◆ **Exercise brief**
In the records below, find each line that holds "SKIN" and return it.
= = = = =
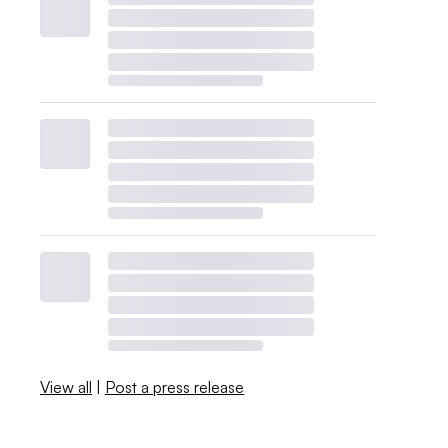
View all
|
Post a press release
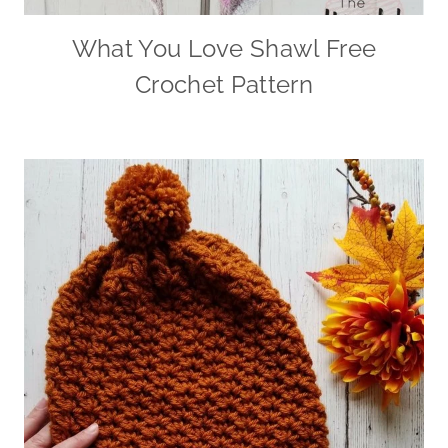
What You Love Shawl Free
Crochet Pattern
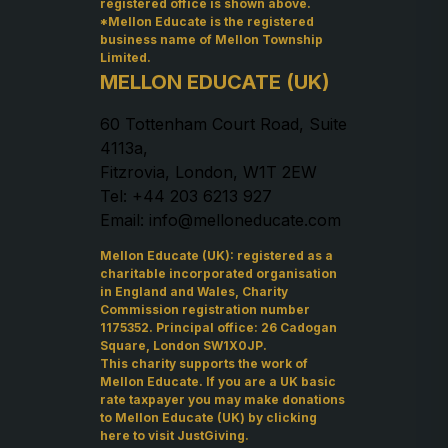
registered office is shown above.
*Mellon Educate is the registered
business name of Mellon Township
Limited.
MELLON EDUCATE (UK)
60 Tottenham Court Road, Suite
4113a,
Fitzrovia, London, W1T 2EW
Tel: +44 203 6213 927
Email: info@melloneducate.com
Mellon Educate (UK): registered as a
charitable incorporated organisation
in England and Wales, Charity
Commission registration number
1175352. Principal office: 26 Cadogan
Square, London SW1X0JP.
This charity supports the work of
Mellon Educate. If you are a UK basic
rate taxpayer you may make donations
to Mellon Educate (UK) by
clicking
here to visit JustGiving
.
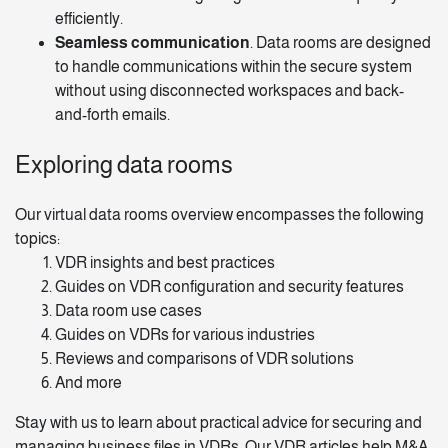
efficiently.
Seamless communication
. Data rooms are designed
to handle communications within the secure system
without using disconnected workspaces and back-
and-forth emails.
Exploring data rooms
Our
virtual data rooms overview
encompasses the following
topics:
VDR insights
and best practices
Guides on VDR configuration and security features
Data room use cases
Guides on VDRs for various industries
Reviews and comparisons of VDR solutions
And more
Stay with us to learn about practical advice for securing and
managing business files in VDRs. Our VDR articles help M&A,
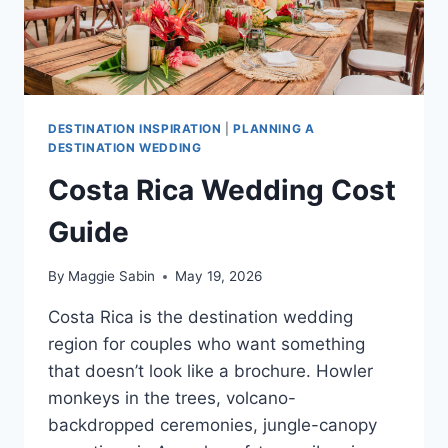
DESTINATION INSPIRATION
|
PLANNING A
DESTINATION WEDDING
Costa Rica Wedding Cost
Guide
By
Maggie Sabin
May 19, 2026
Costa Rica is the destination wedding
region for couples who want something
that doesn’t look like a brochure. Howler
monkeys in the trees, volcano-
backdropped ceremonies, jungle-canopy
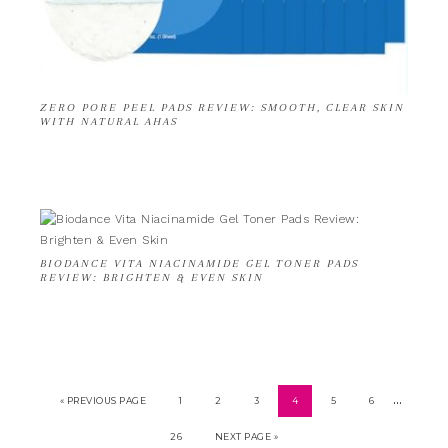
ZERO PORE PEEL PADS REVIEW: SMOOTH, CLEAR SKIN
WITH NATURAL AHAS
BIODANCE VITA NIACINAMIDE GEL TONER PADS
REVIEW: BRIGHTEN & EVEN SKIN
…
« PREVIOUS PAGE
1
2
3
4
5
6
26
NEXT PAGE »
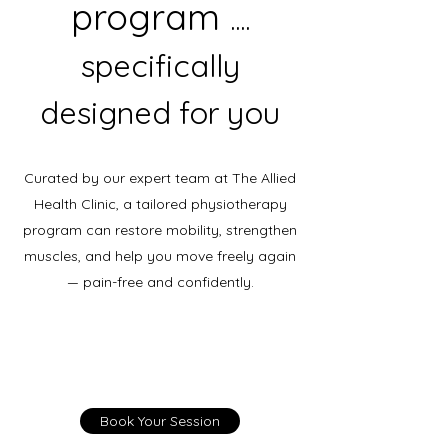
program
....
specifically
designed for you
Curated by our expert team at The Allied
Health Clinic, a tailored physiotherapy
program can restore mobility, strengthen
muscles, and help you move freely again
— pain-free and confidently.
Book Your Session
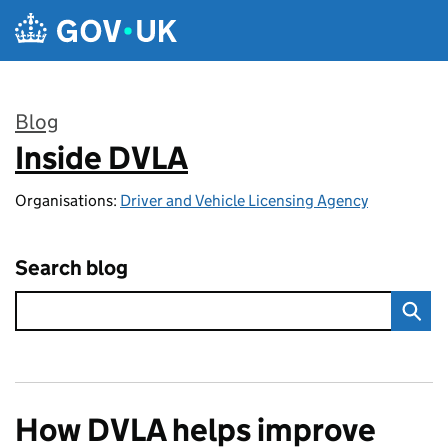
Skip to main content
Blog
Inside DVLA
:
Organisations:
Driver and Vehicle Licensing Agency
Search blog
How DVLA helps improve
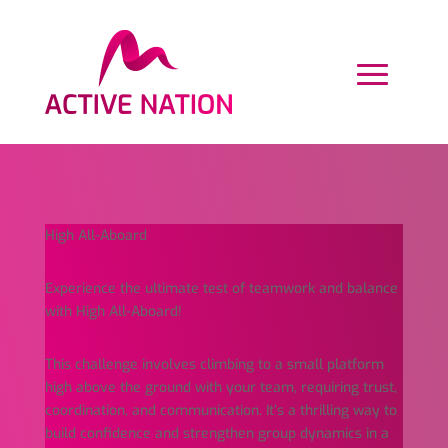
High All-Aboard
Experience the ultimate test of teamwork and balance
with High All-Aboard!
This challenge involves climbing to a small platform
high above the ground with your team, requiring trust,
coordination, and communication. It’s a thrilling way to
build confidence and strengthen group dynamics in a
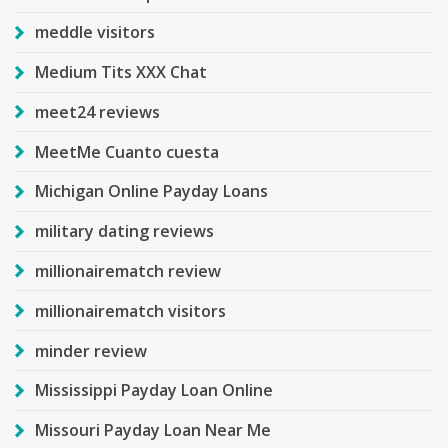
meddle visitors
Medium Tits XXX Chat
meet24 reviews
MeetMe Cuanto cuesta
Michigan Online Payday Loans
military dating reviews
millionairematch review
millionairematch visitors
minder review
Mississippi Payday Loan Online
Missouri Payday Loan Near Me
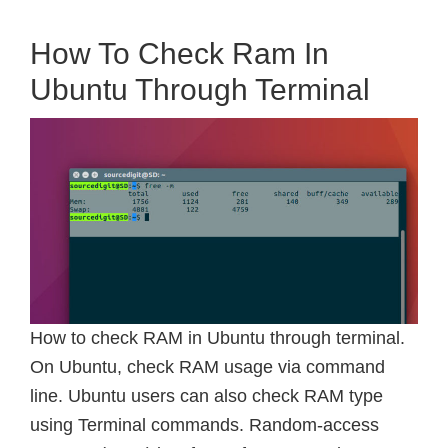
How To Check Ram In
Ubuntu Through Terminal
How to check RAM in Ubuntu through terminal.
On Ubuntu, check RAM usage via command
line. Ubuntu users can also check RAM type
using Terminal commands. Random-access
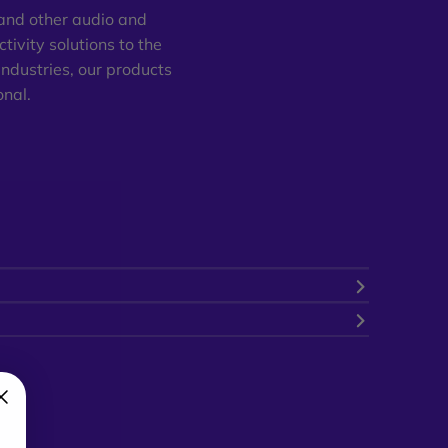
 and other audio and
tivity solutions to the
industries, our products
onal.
= = = = =
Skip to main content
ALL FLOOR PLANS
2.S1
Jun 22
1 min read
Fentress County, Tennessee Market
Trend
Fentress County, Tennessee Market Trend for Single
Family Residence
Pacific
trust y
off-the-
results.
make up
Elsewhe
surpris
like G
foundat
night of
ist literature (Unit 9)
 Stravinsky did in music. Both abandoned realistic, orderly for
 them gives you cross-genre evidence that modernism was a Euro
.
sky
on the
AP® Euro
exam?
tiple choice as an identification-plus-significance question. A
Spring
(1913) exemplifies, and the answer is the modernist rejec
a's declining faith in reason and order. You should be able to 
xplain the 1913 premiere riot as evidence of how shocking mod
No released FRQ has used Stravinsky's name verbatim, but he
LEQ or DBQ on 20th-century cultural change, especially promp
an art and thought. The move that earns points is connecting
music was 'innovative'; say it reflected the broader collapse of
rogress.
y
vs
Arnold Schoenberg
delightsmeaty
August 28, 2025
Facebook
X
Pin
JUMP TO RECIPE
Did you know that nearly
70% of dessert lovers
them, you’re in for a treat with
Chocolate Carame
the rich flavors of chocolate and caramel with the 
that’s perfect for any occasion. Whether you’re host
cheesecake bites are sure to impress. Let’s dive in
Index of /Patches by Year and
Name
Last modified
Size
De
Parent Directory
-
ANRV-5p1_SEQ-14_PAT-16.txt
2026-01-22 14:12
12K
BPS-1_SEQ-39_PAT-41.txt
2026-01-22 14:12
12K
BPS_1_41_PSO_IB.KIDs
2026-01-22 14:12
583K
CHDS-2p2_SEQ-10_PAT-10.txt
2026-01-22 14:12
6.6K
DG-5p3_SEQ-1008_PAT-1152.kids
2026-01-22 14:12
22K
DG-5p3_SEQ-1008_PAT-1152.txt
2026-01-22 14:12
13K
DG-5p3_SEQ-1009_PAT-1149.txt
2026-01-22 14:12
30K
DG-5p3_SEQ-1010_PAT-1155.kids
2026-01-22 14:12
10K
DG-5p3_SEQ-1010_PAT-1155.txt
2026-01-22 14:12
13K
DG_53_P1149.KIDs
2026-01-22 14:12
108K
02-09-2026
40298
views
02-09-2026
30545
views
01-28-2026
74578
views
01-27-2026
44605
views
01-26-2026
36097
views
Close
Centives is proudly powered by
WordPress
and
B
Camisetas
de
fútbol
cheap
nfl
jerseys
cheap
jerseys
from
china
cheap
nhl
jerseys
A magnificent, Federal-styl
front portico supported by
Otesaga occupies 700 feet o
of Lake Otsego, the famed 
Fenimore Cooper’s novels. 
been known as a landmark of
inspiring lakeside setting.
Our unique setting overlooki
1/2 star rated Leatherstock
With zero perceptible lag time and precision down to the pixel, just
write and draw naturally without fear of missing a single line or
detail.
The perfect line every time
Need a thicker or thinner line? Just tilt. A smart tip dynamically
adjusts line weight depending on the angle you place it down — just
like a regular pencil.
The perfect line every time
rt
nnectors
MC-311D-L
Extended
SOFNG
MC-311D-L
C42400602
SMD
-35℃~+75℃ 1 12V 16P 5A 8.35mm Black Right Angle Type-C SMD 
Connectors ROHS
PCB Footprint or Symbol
= = = = =
◆ **Written reply**
ZERO PORE PEEL PADS REVIEW: SMOOTH, CLEAR SKIN
REVIEW: BRIGHTEN & EVEN SKIN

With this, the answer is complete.